Ukraine : l’Europe doit prendre ses responsabilités
Article paru sur le journal l’Opinion le 12 janvier 2022
Les événements au Kazakhstan perturbent sans doute les plans de Vladimir Poutine, mais il ne faut pas se méprendre : le dossier ukrainien demeure au centre de ses préoccupations. Le premier objectif de Poutine est de négocier directement avec Washington et sur ce point c’est réussi : l’Union européenne est exclue des pourparlers qui s’ouvrent cette semaine à Genève entre diplomates américains et russes. Pour la Russie, qui maîtrise parfaitement l’art de l’initiative, l’enjeu est de mettre ses adversaires sur la défensive.
D’abord par des moyens traditionnels : les « gesticulations » des forces russes dans la zone frontalière en novembre-décembre ont créé un avantage militaro-politique donnant plus de force à sa position sur la non-adhésion de l’Ukraine à l’OTAN, un sujet sensible depuis la chute de l’URSS
De fait, l’OTAN a accru son soutien au renforcement capacitaire de l’Ukraine. Les États-Unis ont fourni du matériel défensif (entre autres des missiles anti-char) et un appui à la formation des forces terrestres et aériennes, avec l’aide de la Grande-Bretagne.
Et en juin 2017, le Parlement ukrainien adoptait une loi en vertu de laquelle l’adhésion à l’OTAN est devenue stratégique. L’amendement inscrivant cet objectif dans la Constitution ukrainienne est entré en vigueur en 2019.
A cela s’ajoute l’aspect juridique résumé par le Secrétaire Général de l’OTAN J. Stoltenberg : « La Russie demande des garanties juridiques ? Mais, c’est à l’Ukraine de décider son chemin, du moment et du souhait de devenir membre, ou non ». Cela donne une idée des positions a priori irréconciliables des deux camps alors qu’est prévue une rencontre Russie-OTAN le 12 janvier.
Mais au-delà des traditionnelles tactiques guerrières de la Russie, bien documentées depuis des décennies, l’hostilité de Moscou envers Kiev s’inscrit dans un schéma plus large de belligérance contre l’Union européenne et ses alliés, qui plus récemment, se manifeste par un chantage énergétique et une guerre économique.
Au-delà de sa politique des pipelines, la Russie menace l’Ukraine en tentant de l’enfermer dans un cul-de-sac commercial et financier.
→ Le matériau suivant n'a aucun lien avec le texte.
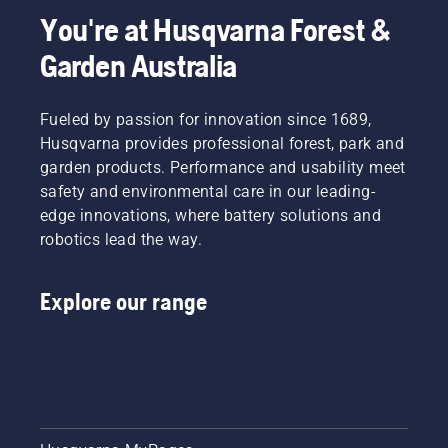
You're at Husqvarna Forest &
Garden Australia
Fueled by passion for innovation since 1689,
Husqvarna provides professional forest, park and
garden products. Performance and usability meet
safety and environmental care in our leading-
edge innovations, where battery solutions and
robotics lead the way.
Explore our range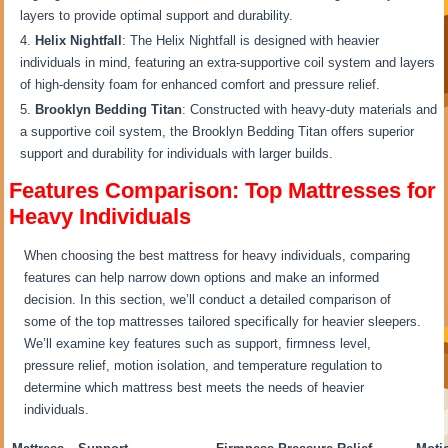
layers to provide optimal support and durability.
Helix Nightfall
: The Helix Nightfall is designed with heavier
individuals in mind, featuring an extra-supportive coil system and layers
of high-density foam for enhanced comfort and pressure relief.
Brooklyn Bedding Titan
: Constructed with heavy-duty materials and
a supportive coil system, the Brooklyn Bedding Titan offers superior
support and durability for individuals with larger builds.
Features Comparison: Top Mattresses for
Heavy Individuals
When choosing the best mattress for heavy individuals, comparing
features can help narrow down options and make an informed
decision. In this section, we’ll conduct a detailed comparison of
some of the top mattresses tailored specifically for heavier sleepers.
We’ll examine key features such as support, firmness level,
pressure relief, motion isolation, and temperature regulation to
determine which mattress best meets the needs of heavier
individuals.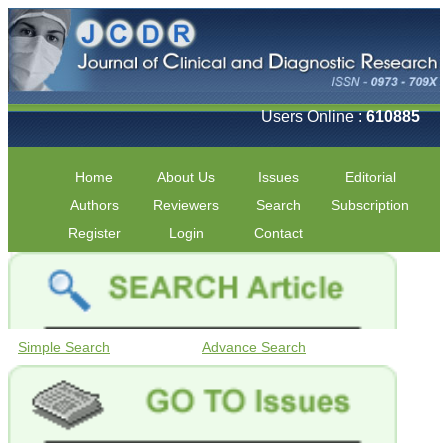
Users Online :
610885
Home
About Us
Issues
Editorial
Authors
Reviewers
Search
Subscription
Register
Login
Contact
Simple Search
Advance Search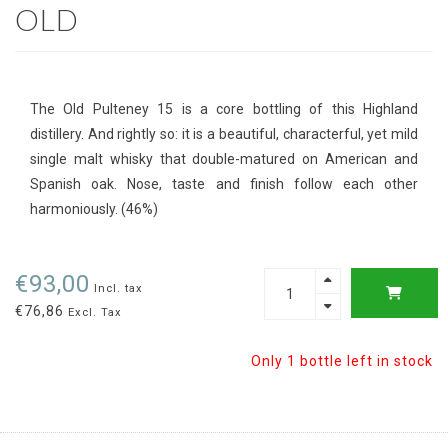
OLD
The Old Pulteney 15 is a core bottling of this Highland
distillery. And rightly so: it is a beautiful, characterful, yet mild
single malt whisky that double-matured on American and
Spanish oak. Nose, taste and finish follow each other
harmoniously. (46%)
€93,00
Incl. tax
€76,86
Excl. Tax
Only 1 bottle left in stock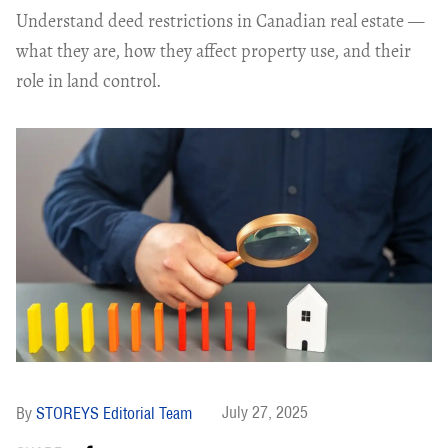
Understand deed restrictions in Canadian real estate —
what they are, how they affect property use, and their
role in land control.
July 27, 2025
STOREYS Editorial Team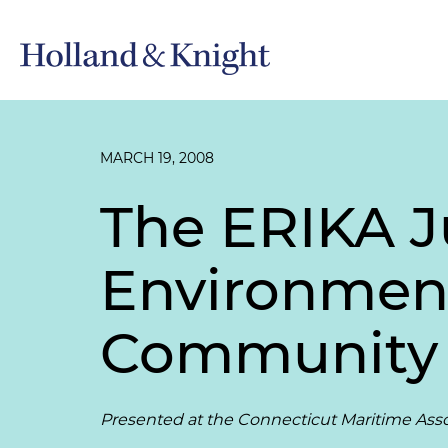
MARCH 19, 2008
The ERIKA J
Environmenta
Community
Presented at the Connecticut Maritime Ass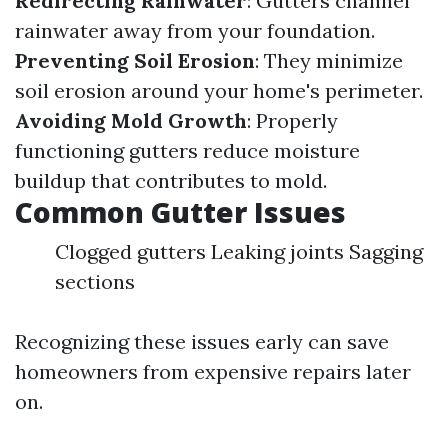
Redirecting Rainwater
: Gutters channel
rainwater away from your foundation.
Preventing Soil Erosion
: They minimize
soil erosion around your home's perimeter.
Avoiding Mold Growth
: Properly
functioning gutters reduce moisture
buildup that contributes to mold.
Common Gutter Issues
Clogged gutters Leaking joints Sagging
sections
Recognizing these issues early can save
homeowners from expensive repairs later
on.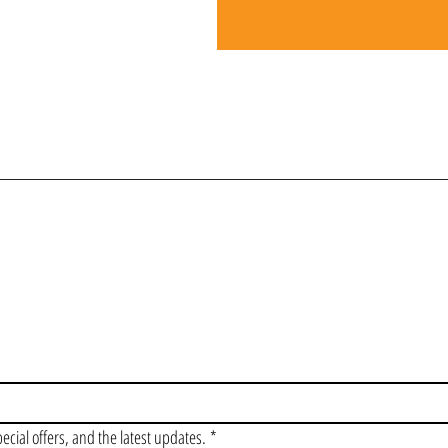
OIN OUR VIP LI
pecial offers, and the latest updates.
*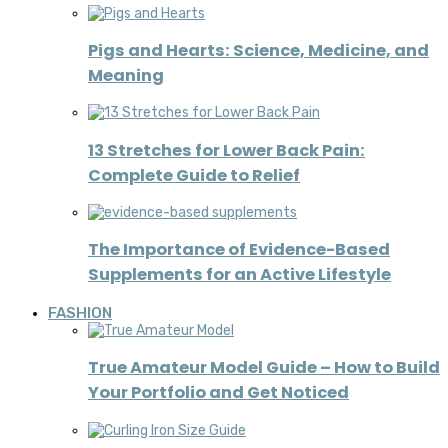
Pigs and Hearts: Science, Medicine, and
Meaning
13 Stretches for Lower Back Pain:
Complete Guide to Relief
The Importance of Evidence-Based
Supplements for an Active Lifestyle
FASHION
True Amateur Model Guide – How to Build
Your Portfolio and Get Noticed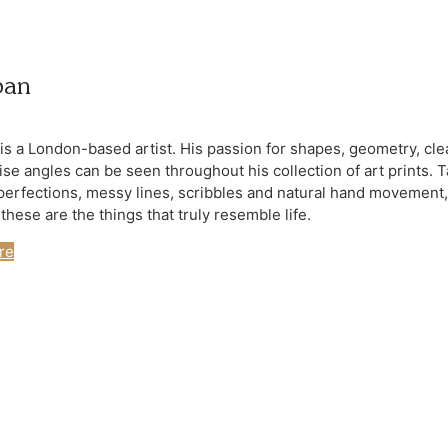
ban
 is a London-based artist. His passion for shapes, geometry, cle
ise angles can be seen throughout his collection of art prints. 
perfections, messy lines, scribbles and natural hand movement,
hese are the things that truly resemble life.
re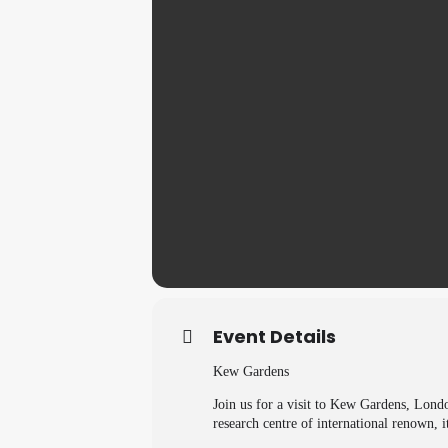
Event Details
Kew Gardens
Join us for a visit to Kew Gardens, Lond
research centre of international renown, it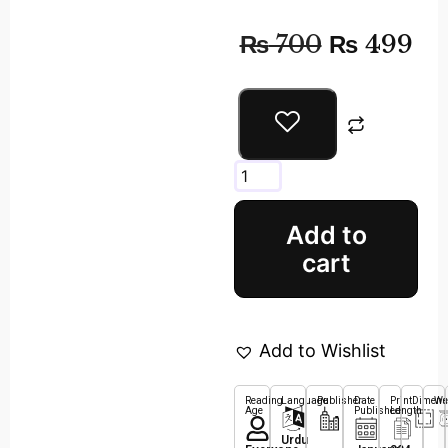
₨
700
₨
499
Add to
cart
Add to Wishlist
Reading
Language
Publisher
Date
Print
Dimens
We
Age
Published
Length
Urdu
Moscou a resserré les procédures douanières entraînant de longs retards pour les exportateurs à la frontière, imposé des blocus et des interdictions d’importer des produits ukrainiens, et encouragé des fermetures d’usines dans l’est de l’Ukraine.
Autre dossier brulant : l’Ukraine attend actuellement de connaître le résultat d’une décision de la Cour suprême britannique, qui pourrait contraindre Kiev à rembourser plus de 3 milliards de dollars pour un prêt contracté sous la menace d’une invasion en 2014, juste avant la révolution de Maïdan. L’Ukraine avait accepté les conditions de ce prêt sous la contrainte extrême de la Russie, qui avait ensuite envahi la Crimée. Selon certaines estimations, l’annexion de la Crimée par la Russie et l’invasion de l’est de l’Ukraine ont coûté à l’Ukraine au moins 100 milliards de dollars, en raison des destructions, des saisies d’actifs et de la perte de confiance économique en Ukraine. Le bilan humain a été bien plus important, avec au moins 14 000 morts.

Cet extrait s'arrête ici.